__INSTRUCTIONS TO FOLLOW__. When you reproduce these records, keep every word exactly and drop the images.

=== Begin Enclosure ===

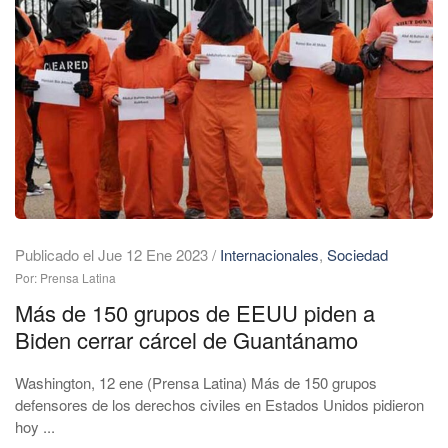
Publicado el Jue 12 Ene 2023
/
Internacionales
,
Sociedad
Por: Prensa Latina
Más de 150 grupos de EEUU piden a
Biden cerrar cárcel de Guantánamo
Washington, 12 ene (Prensa Latina) Más de 150 grupos
defensores de los derechos civiles en Estados Unidos pidieron
hoy ...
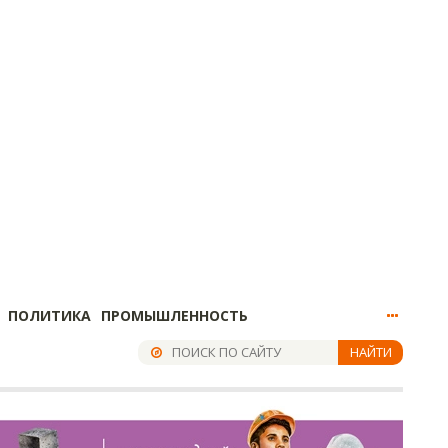
ПОЛИТИКА
ПРОМЫШЛЕННОСТЬ
НАЙТИ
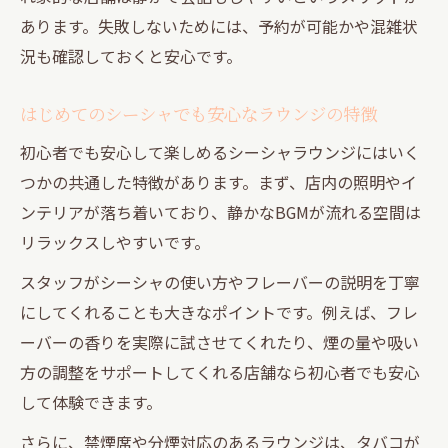
あります。失敗しないためには、予約が可能かや混雑状
況も確認しておくと安心です。
はじめてのシーシャでも安心なラウンジの特徴
初心者でも安心して楽しめるシーシャラウンジにはいく
つかの共通した特徴があります。まず、店内の照明やイ
ンテリアが落ち着いており、静かなBGMが流れる空間は
リラックスしやすいです。
スタッフがシーシャの使い方やフレーバーの説明を丁寧
にしてくれることも大きなポイントです。例えば、フレ
ーバーの香りを実際に試させてくれたり、煙の量や吸い
方の調整をサポートしてくれる店舗なら初心者でも安心
して体験できます。
さらに、禁煙席や分煙対応のあるラウンジは、タバコが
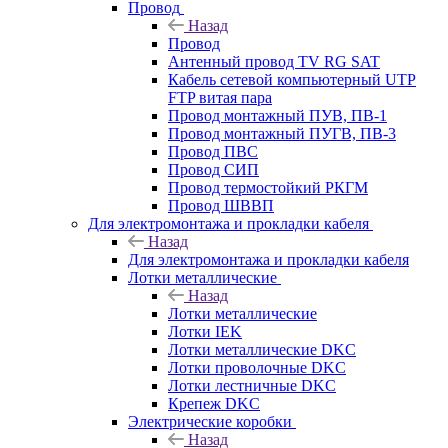
Провод
Назад
Провод
Антенный провод TV RG SAT
Кабель сетевой компьютерный UTP
FTP витая пара
Провод монтажный ПУВ, ПВ-1
Провод монтажный ПУГВ, ПВ-3
Провод ПВС
Провод СИП
Провод термостойкий РКГМ
Провод ШВВП
Для электромонтажа и прокладки кабеля
Назад
Для электромонтажа и прокладки кабеля
Лотки металлические
Назад
Лотки металлические
Лотки IEK
Лотки металлические DKC
Лотки проволочные DKC
Лотки лестничные DKC
Крепеж DKC
Электрические коробки
Назад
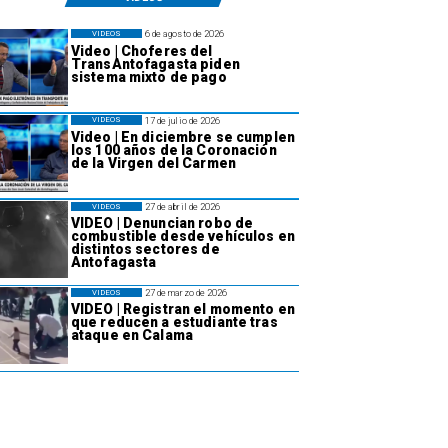
6 de agosto de 2026
VIDEOS
Video | Choferes del
TransAntofagasta piden
sistema mixto de pago
17 de julio de 2026
VIDEOS
Video | En diciembre se cumplen
los 100 años de la Coronación
de la Virgen del Carmen
27 de abril de 2026
VIDEOS
VIDEO | Denuncian robo de
combustible desde vehículos en
distintos sectores de
Antofagasta
27 de marzo de 2026
VIDEOS
VIDEO | Registran el momento en
que reducen a estudiante tras
ataque en Calama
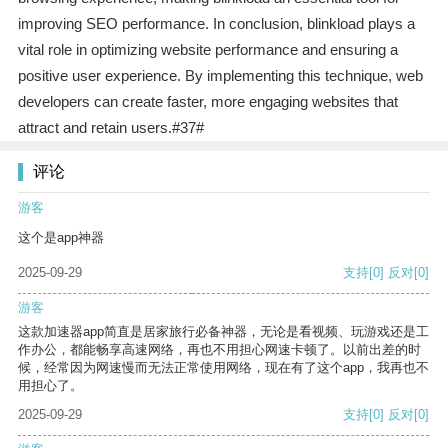
improving SEO performance. In conclusion, blinkload plays a
vital role in optimizing website performance and ensuring a
positive user experience. By implementing this technique, web
developers can create faster, more engaging websites that
attract and retain users.#37#
评论
游客
这个是app神器
2025-09-29
支持
[0]
反对
[0]
游客
这款加速器app简直是居家旅行必备神器，无论是看视频、玩游戏还是工
作办公，都能畅享高速网络，再也不用担心网速卡顿了。以前出差的时
候，经常因为网速慢而无法正常使用网络，现在有了这个app，我再也不
用担心了。
2025-09-29
支持
[0]
反对
[0]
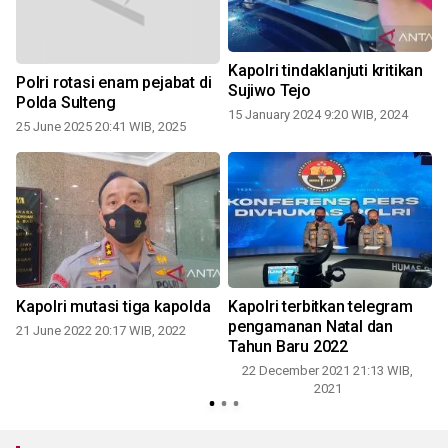
Kapolri tindaklanjuti kritikan
Polri rotasi enam pejabat di
Sujiwo Tejo
Polda Sulteng
15 January 2024 9:20 WIB, 2024
25 June 2025 20:41 WIB, 2025
Kapolri mutasi tiga kapolda
Kapolri terbitkan telegram
pengamanan Natal dan
21 June 2022 20:17 WIB, 2022
Tahun Baru 2022
22 December 2021 21:13 WIB,
0
2021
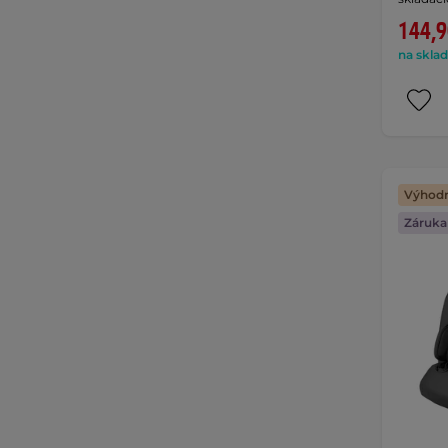
144,9
na sklad
Výhodn
Záruka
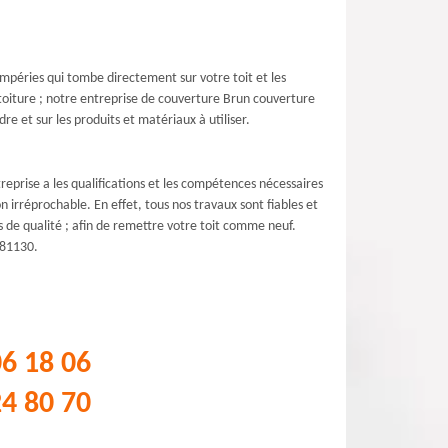
tempéries qui tombe directement sur votre toit et les
 toiture ; notre entreprise de couverture Brun couverture
re et sur les produits et matériaux à utiliser.
reprise a les qualifications et les compétences nécessaires
 irréprochable. En effet, tous nos travaux sont fiables et
s de qualité ; afin de remettre votre toit comme neuf.
 81130.
06 18 06
24 80 70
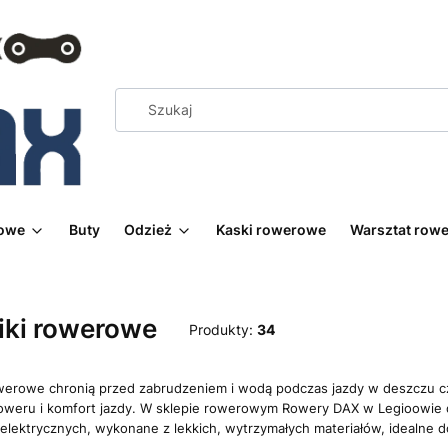
rowe
Buty
Odzież
Kaski rowerowe
Warsztat row
iki rowerowe
Produkty:
34
owerowe chronią przed zabrudzeniem i wodą podczas jazdy w deszczu cz
roweru i komfort jazdy. W sklepie rowerowym Rowery DAX w Legioowi
i elektrycznych, wykonane z lekkich, wytrzymałych materiałów, idealne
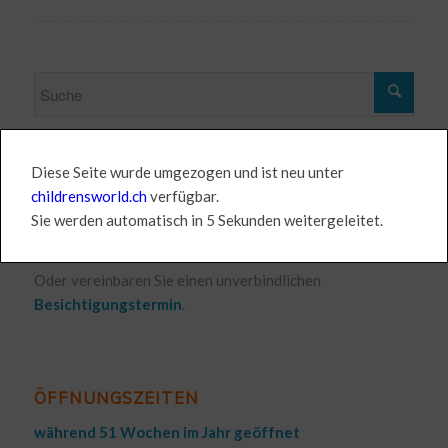
Diese Seite wurde umgezogen und ist neu unter
JETZT ANMELDEN!
childrensworld.ch
verfügbar.
Wir haben noch wenige Plätze frei.
Sie werden automatisch in 5 Sekunden weitergeleitet.
Hier geht es zum
Anmeldeformular
.
Oder vereinbaren Sie einen unverbindlichen
Besichtigungstermin
.
ÖFFNUNGSZEITEN
während 51 Wochen im Jahr geöffnet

=== End Enclosure ===

__ANSWER SPACE__.
Publicado el Jue 12 Ene 2023
/
Internacionales
,
Sociedad
Por: Prensa Latina
Más de 150 grupos de EEUU piden a
Biden cerrar cárcel de Guantánamo
Washington, 12 ene (Prensa Latina) Más de 150 grupos
defensores de los derechos civiles en Estados Unidos pidieron
hoy ...
ПОЛИТИКА
ПРОМЫШЛЕННОСТЬ
НАЙТИ
あります。失敗しないためには、予約が可能かや混雑状
況も確認しておくと安心です。
はじめてのシーシャでも安心なラウンジの特徴
初心者でも安心して楽しめるシーシャラウンジにはいく
つかの共通した特徴があります。まず、店内の照明やイ
ンテリアが落ち着いており、静かなBGMが流れる空間は
リラックスしやすいです。
スタッフがシーシャの使い方やフレーバーの説明を丁寧
にしてくれることも大きなポイントです。例えば、フレ
ーバーの香りを実際に試させてくれたり、煙の量や吸い
方の調整をサポートしてくれる店舗なら初心者でも安心
して体験できます。
さらに、禁煙席や分煙対応のあるラウンジは、タバコが
Провод
Назад
Провод
Антенный провод TV RG SAT
Кабель сетевой компьютерный UTP
FTP витая пара
Провод монтажный ПУВ, ПВ-1
Провод монтажный ПУГВ, ПВ-3
Провод ПВС
Провод СИП
Провод термостойкий РКГМ
Провод ШВВП
Для электромонтажа и прокладки кабеля
Назад
Для электромонтажа и прокладки кабеля
Лотки металлические
Назад
Лотки металлические
Лотки IEK
Лотки металлические DKC
Лотки проволочные DKC
Лотки лестничные DKC
Крепеж DKC
Электрические коробки
Назад
6 de agosto de 2026
VIDEOS
Video | Choferes del
TransAntofagasta piden
sistema mixto de pago
17 de julio de 2026
VIDEOS
Video | En diciembre se cumplen
los 100 años de la Coronación
de la Virgen del Carmen
27 de abril de 2026
VIDEOS
VIDEO | Denuncian robo de
combustible desde vehículos en
distintos sectores de
Antofagasta
27 de marzo de 2026
VIDEOS
VIDEO | Registran el momento en
que reducen a estudiante tras
ataque en Calama
improving SEO performance. In conclusion, blinkload plays a
vital role in optimizing website performance and ensuring a
positive user experience. By implementing this technique, web
developers can create faster, more engaging websites that
attract and retain users.#37#
评论
游客
这个是app神器
2025-09-29
支持
[0]
反对
[0]
游客
这款加速器app简直是居家旅行必备神器，无论是看视频、玩游戏还是工
作办公，都能畅享高速网络，再也不用担心网速卡顿了。以前出差的时
候，经常因为网速慢而无法正常使用网络，现在有了这个app，我再也不
用担心了。
2025-09-29
支持
[0]
反对
[0]
Kapolri tindaklanjuti kritikan
Polri rotasi enam pejabat di
Sujiwo Tejo
Polda Sulteng
15 January 2024 9:20 WIB, 2024
25 June 2025 20:41 WIB, 2025
Kapolri mutasi tiga kapolda
Kapolri terbitkan telegram
pengamanan Natal dan
21 June 2022 20:17 WIB, 2022
Tahun Baru 2022
22 December 2021 21:13 WIB,
0
2021
144,9
na sklad
Výhodn
Záruka
tempéries qui tombe directement sur votre toit et les
 toiture ; notre entreprise de couverture Brun couverture
re et sur les produits et matériaux à utiliser.
reprise a les qualifications et les compétences nécessaires
 irréprochable. En effet, tous nos travaux sont fiables et
s de qualité ; afin de remettre votre toit comme neuf.
 81130.
06 18 06
24 80 70
rowe
Buty
Odzież
Kaski rowerowe
Warsztat row
iki rowerowe
Produkty:
34
owerowe chronią przed zabrudzeniem i wodą podczas jazdy w deszczu cz
roweru i komfort jazdy. W sklepie rowerowym Rowery DAX w Legioowi
i elektrycznych, wykonane z lekkich, wytrzymałych materiałów, idealne
Diese Seite wurde umgezogen und ist neu unter
JETZT ANMELDEN!
childrensworld.ch
verfügbar.
Wir haben noch wenige Plätze frei.
Sie werden automatisch in 5 Sekunden weitergeleitet.
Hier geht es zum
Anmeldeformular
.
Oder vereinbaren Sie einen unverbindlichen
Besichtigungstermin
.
ÖFFNUNGSZEITEN
während 51 Wochen im Jahr geöffnet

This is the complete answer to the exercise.